>>
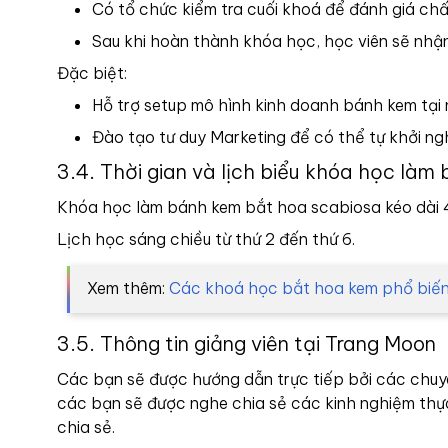
Có tổ chức kiểm tra cuối khoá để đánh giá chấ
Sau khi hoàn thành khóa học, học viên sẽ nhận
Đặc biệt:
Hỗ trợ setup mô hình kinh doanh bánh kem tại
Đào tạo tư duy Marketing để có thể tự khởi ng
3.4. Thời gian và lịch biểu khóa học là
Khóa học làm bánh kem bắt hoa scabiosa kéo dài 4
Lịch học sáng chiều từ thứ 2 đến thứ 6.
Xem thêm:
Các khoá học bắt hoa kem phổ biế
3.5. Thông tin giảng viên tại Trang Moon
Các bạn sẽ được hướng dẫn trực tiếp bởi các chuyên
các bạn sẽ được nghe chia sẻ các kinh nghiệm thực
chia sẻ.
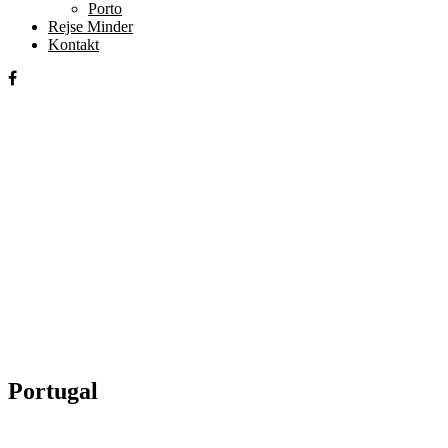
Porto
Rejse Minder
Kontakt
Portugal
<<
- ACTIVITY: In the records above, find every line containing the word "bánh" and show it.

- TASK OUTPUT:
Hỗ trợ setup mô hình kinh doanh bánh kem tại
Khóa học làm bánh kem bắt hoa scabiosa kéo dài 4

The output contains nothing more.